Ford Motor posts a profit
Ford Motor Co. shocked analysts with an unexpected first-quarter profit of $100 million as reduced operating expenses made up for a decline in U.S. sales, Bloomberg reported.
The company’s net income for the quarter was 5 cents per share, compared with a loss of $282 million, or 15 cents a share, in the year-ago period. Revenues rose 1.2 percent to $43.5 billion.
Over the past two years, the company had amassed $15.3 billion in losses, with only one profitable quarter. Ford was expected to report a loss of 15 cents per share in the first quarter, according to the average estimate of 13 analysts surveyed by Bloomberg.
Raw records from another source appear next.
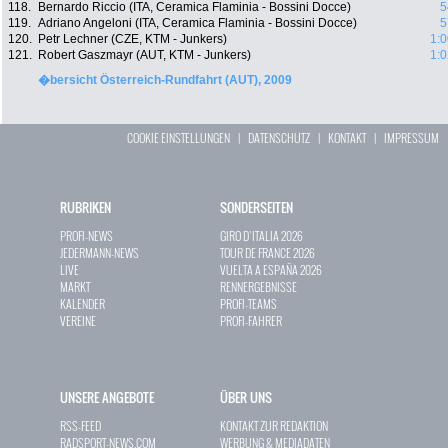
118.
Bernardo Riccio (ITA, Ceramica Flaminia - Bossini Docce)
5
119.
Adriano Angeloni (ITA, Ceramica Flaminia - Bossini Docce)
5
120.
Petr Lechner (CZE, KTM - Junkers)
1:0
121.
Robert Gaszmayr (AUT, KTM - Junkers)
1:0
�bersicht Österreich-Rundfahrt (AUT), 2009
COOKIE EINSTELLUNGEN
|
DATENSCHUTZ
|
KONTAKT
|
IMPRESSUM
RUBRIKEN
SONDERSEITEN
PROFI-NEWS
GIRO D`ITALIA 2026
JEDERMANN-NEWS
TOUR DE FRANCE 2026
LIVE
VUELTA A ESPAÑA 2026
MARKT
RENNERGEBNISSE
KALENDER
PROFI-TEAMS
VEREINE
PROFI-FAHRER
UNSERE ANGEBOTE
ÜBER UNS
RSS-FEED
KONTAKT ZUR REDAKTION
RADSPORT-NEWS.COM
WERBUNG & MEDIADATEN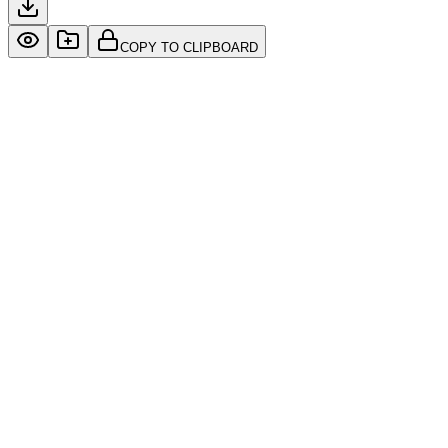
COPY TO CLIPBOARD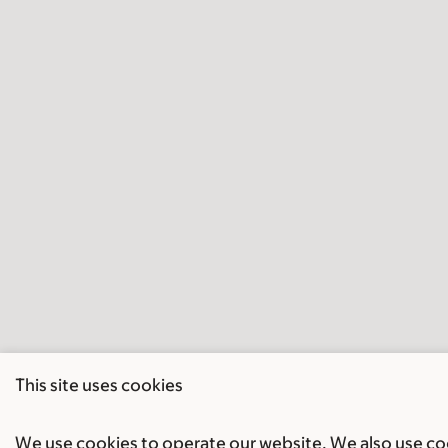
This site uses cookies
We use cookies to operate our website. We also use cook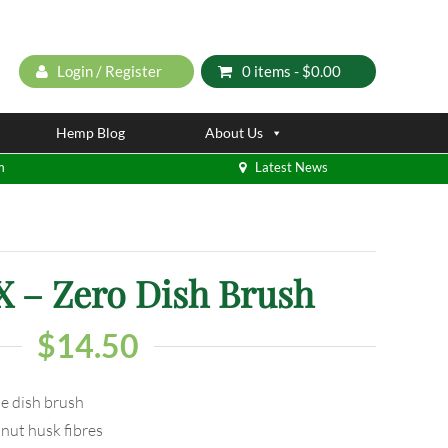
Login / Register
0 items -
$
0.00
Hemp Blog
About Us
m
Latest News
– Zero Dish Brush
$
14.50
le dish brush
nut husk fibres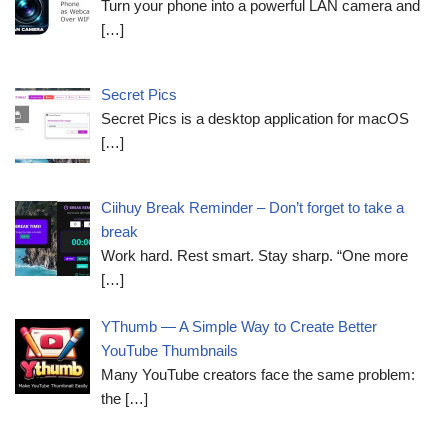
Turn your phone into a powerful LAN camera and
[…]
Secret Pics
Secret Pics is a desktop application for macOS
[…]
Ciihuy Break Reminder – Don’t forget to take a
break
Work hard. Rest smart. Stay sharp. “One more
[…]
YThumb — A Simple Way to Create Better
YouTube Thumbnails
Many YouTube creators face the same problem:
the
[…]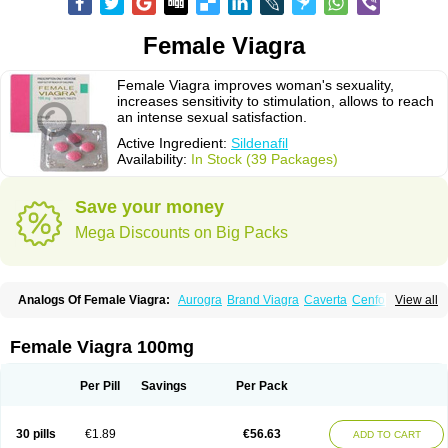
Female Viagra
Female Viagra improves woman's sexuality,
increases sensitivity to stimulation, allows to reach
an intense sexual satisfaction.
Active Ingredient:
Sildenafil
Availability:
In Stock (39 Packages)
Save your money
Mega Discounts on Big Packs
Analogs Of Female Viagra:
Aurogra
Brand Viagra
Caverta
Cenforce
View all
Cenforce-D
Cenforce Professional
Cenforce Soft
Eriacta
Extra Super Viagra
Fildena
Kamagra
Kamagra Chewable
Kamagra Effervescent
Kamagra Gold
Kamagra Oral Jelly
Kamagra Polo
Female Viagra 100mg
Kamagra Soft
Kamagra Super
Lady era
Malegra DXT
Malegra DXT Plus
Malegra FXT
Malegra FXT Plus
Nizagara
Penegra
Red Viagra
Silagra
Sildalis
Sildigra
Silvitra
Suhagra
Super P-Force
Super P-Force Oral Jelly
Per Pill
Savings
Per Pack
Super Viagra
Viagra
Viagra Extra Dosage
Viagra Jelly
Viagra Plus
Viagra Professional
Viagra Soft
Viagra Soft Flavoured
Viagra Sublingual
Viagra Super Active
Viagra Vigour
Zenegra
30 pills
€1.89
€56.63
ADD TO CART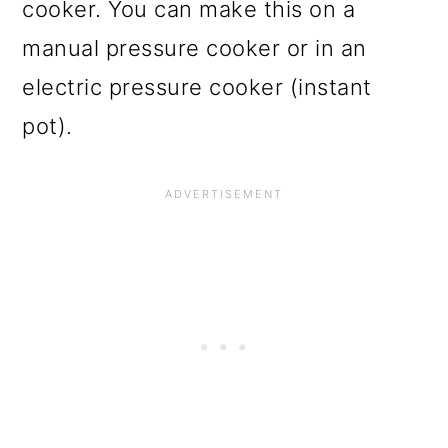
cooker. You can make this on a
manual pressure cooker or in an
electric pressure cooker (instant
pot).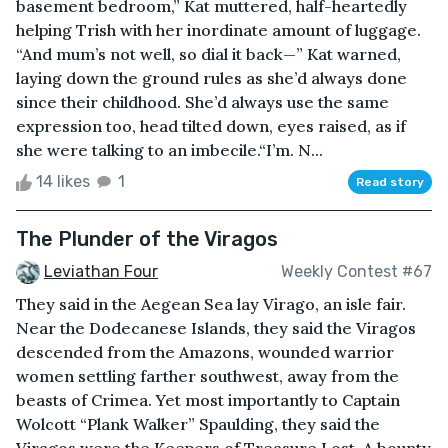
basement bedroom,” Kat muttered, half-heartedly
helping Trish with her inordinate amount of luggage.
“And mum’s not well, so dial it back—” Kat warned,
laying down the ground rules as she’d always done
since their childhood. She’d always use the same
expression too, head tilted down, eyes raised, as if
she were talking to an imbecile.“I’m. N...
14 likes
1
Read story
The Plunder of the Viragos
Leviathan Four
Weekly Contest #67
They said in the Aegean Sea lay Virago, an isle fair.
Near the Dodecanese Islands, they said the Viragos
descended from the Amazons, wounded warrior
women settling farther southwest, away from the
beasts of Crimea. Yet most importantly to Captain
Wolcott “Plank Walker” Spaulding, they said the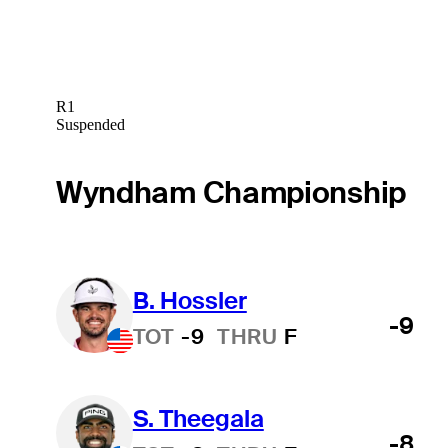
R1
Suspended
Wyndham Championship
B. Hossler
-9
TOT
-9
THRU
F
S. Theegala
-8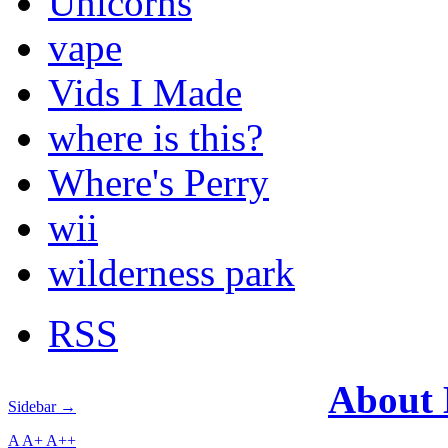
Unicorns
vape
Vids I Made
where is this?
Where's Perry
wii
wilderness park
RSS
About
Sidebar →
A
A+
A++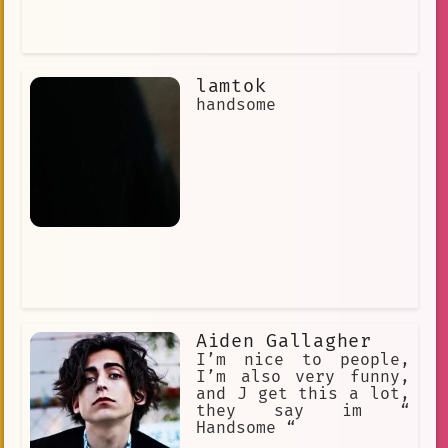
lamtok
handsome
Aiden Gallagher
I’m nice to people,
I’m also very funny,
and J get this a lot,
they say im “
Handsome “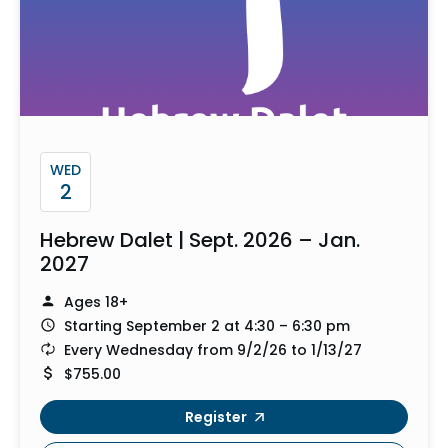
WED
2
Hebrew Dalet | Sept. 2026 – Jan.
2027
Ages 18+
Starting September 2 at 4:30 – 6:30 pm
Every Wednesday from 9/2/26 to 1/13/27
$755.00
Register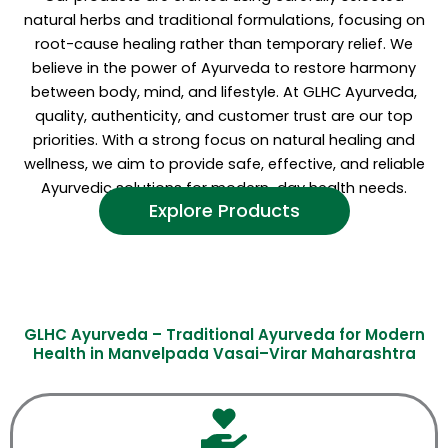
natural herbs and traditional formulations, focusing on
root-cause healing rather than temporary relief. We
believe in the power of Ayurveda to restore harmony
between body, mind, and lifestyle. At GLHC Ayurveda,
quality, authenticity, and customer trust are our top
priorities. With a strong focus on natural healing and
wellness, we aim to provide safe, effective, and reliable
Ayurvedic solutions for modern-day health needs.
Explore Products
GLHC Ayurveda – Traditional Ayurveda for Modern
Health in Manvelpada Vasai–Virar Maharashtra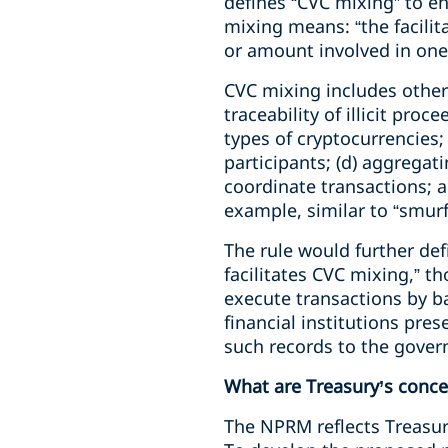
defines “CVC mixing” to en
mixing means: “the facilit
or amount involved in one 
CVC mixing includes other
traceability of illicit pro
types of cryptocurrencies;
participants; (d) aggregat
coordinate transactions; an
example, similar to “smurfi
The rule would further def
facilitates CVC mixing,” t
execute transactions by b
financial institutions pre
such records to the gove
What are Treasury’s conce
The NPRM reflects Treasury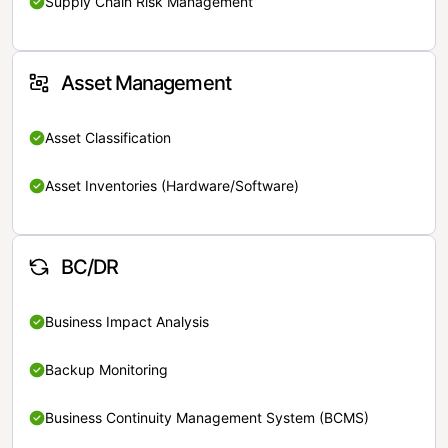
Supply Chain Risk Management
Asset Management
Asset Classification
Asset Inventories (Hardware/Software)
BC/DR
Business Impact Analysis
Backup Monitoring
Business Continuity Management System (BCMS)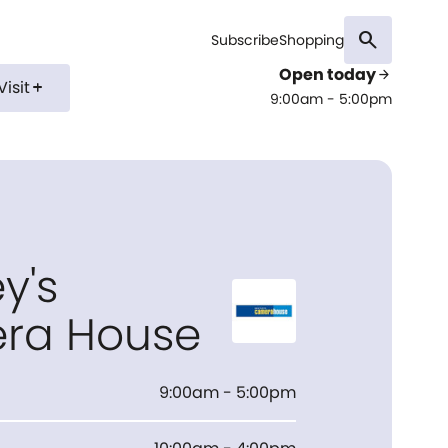
search
Subscribe
Shopping
Open today
arrow_forward
Visit
add
9:00am - 5:00pm
y's
ra House
9:00am - 5:00pm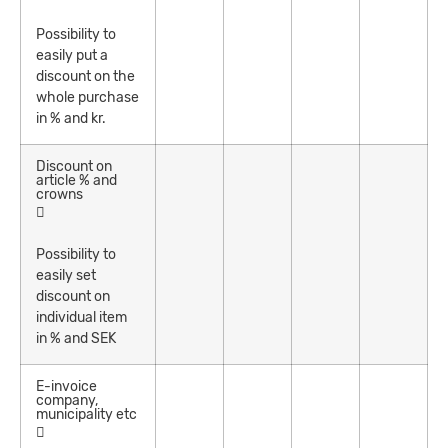
Possibility to
easily put a
discount on the
whole purchase
in % and kr.
Discount on
article % and
crowns
Possibility to
easily set
discount on
individual item
in % and SEK
E-invoice
company,
municipality etc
The company’s pretax loss for its North American operations fell to $45 million from $613 million a year ago. Ford has cut 46,300 jobs in the region over the past two years and last year negotiated a new labor contract to reduce its U.S. labor expenses, with most of the cost savings yet to take effect. The company said today that an additional 4,200 United Auto Workers union employees accepted buyouts during the quarter.
Meanwhile, sales of Ford cars and light trucks in the United States fell 9 percent in the quarter, compared with an industrywide decline of 8 percent.
Globally, the company had a pretax profit of $257 million in South America, $739 million in Europe, and $1 million in Asia Pacific and Africa, all of which were huge increases from the year-ago period.